DIRECTIONS FOR THIS TASK:
Once the line with "You are a GUI" is found in the entries below, repeat it and each following line exactly, up to and including the line with "The width and". Add no other lines.

** Opening RECORDS TO USE block **

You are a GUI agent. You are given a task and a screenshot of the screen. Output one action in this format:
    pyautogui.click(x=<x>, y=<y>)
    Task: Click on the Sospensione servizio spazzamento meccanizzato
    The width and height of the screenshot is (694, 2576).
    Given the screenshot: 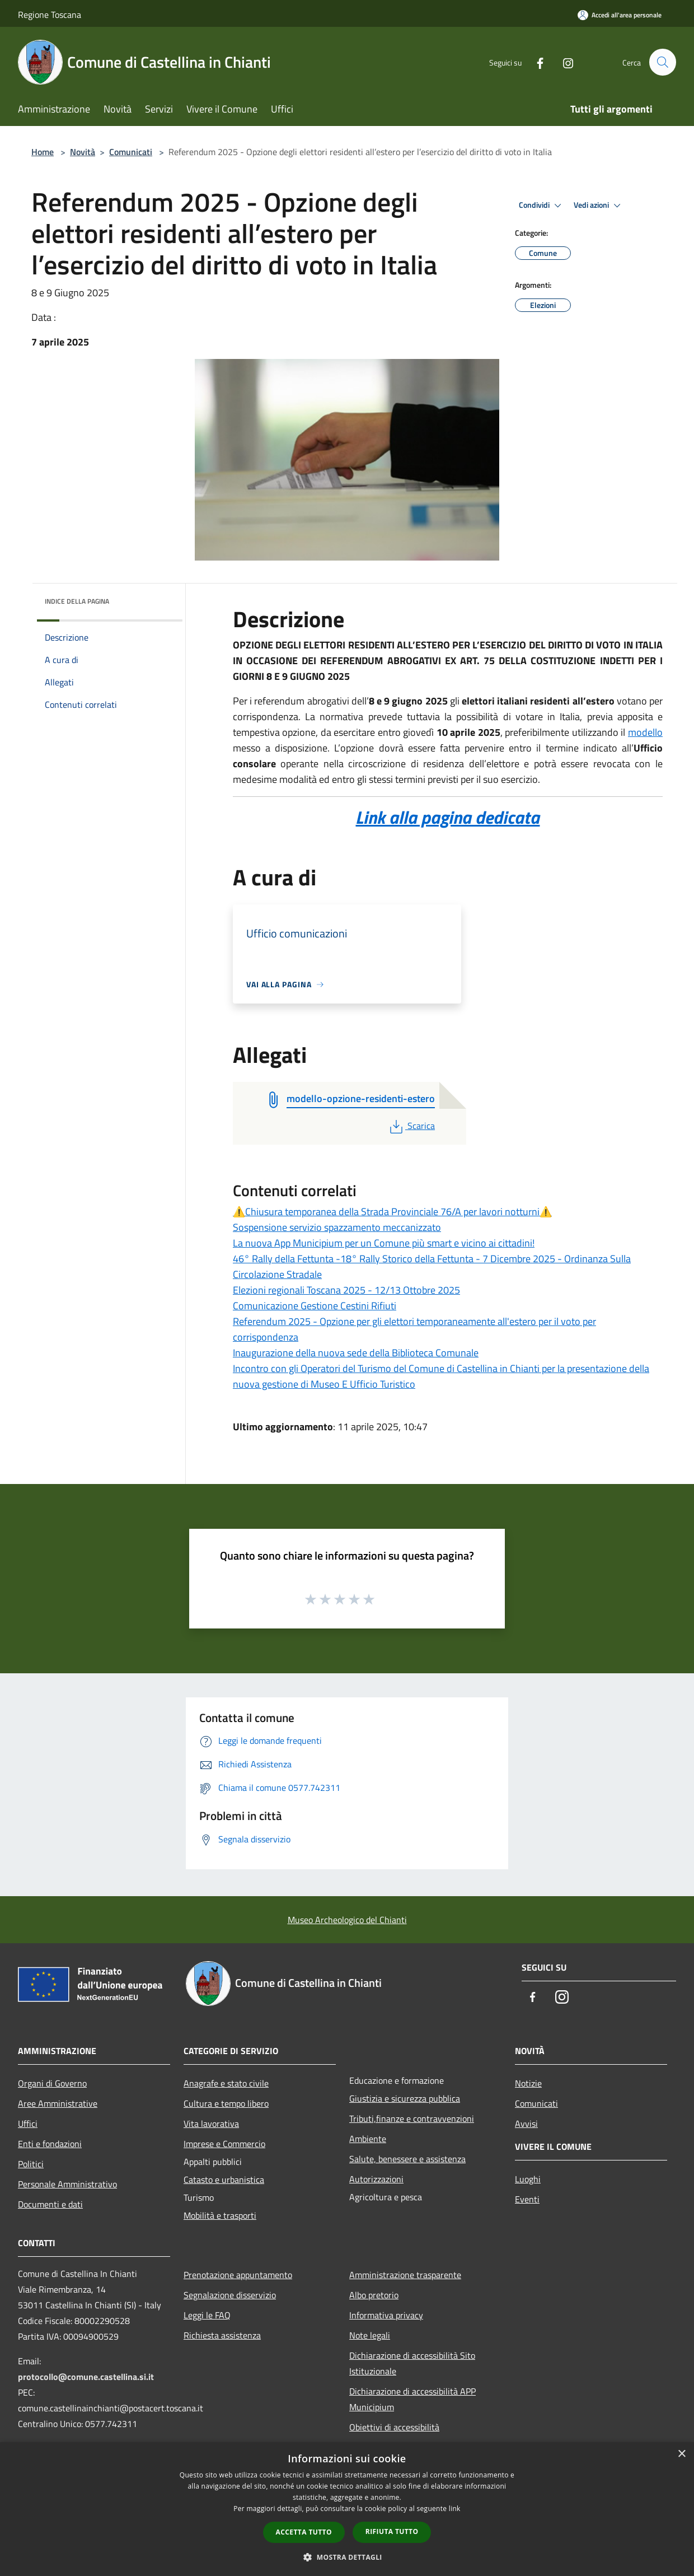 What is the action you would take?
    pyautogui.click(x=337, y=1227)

** Closing RECORDS TO USE block **
** Opening RECORDS TO USE block **

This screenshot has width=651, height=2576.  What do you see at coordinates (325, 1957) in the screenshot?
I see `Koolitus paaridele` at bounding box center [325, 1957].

** Closing RECORDS TO USE block **

EXERCISE RESPONSE:
You are a GUI agent. You are given a task and a screenshot of the screen. Output one action in this format:
    pyautogui.click(x=<x>, y=<y>)
    Task: Click on the Sospensione servizio spazzamento meccanizzato
    The width and height of the screenshot is (694, 2576).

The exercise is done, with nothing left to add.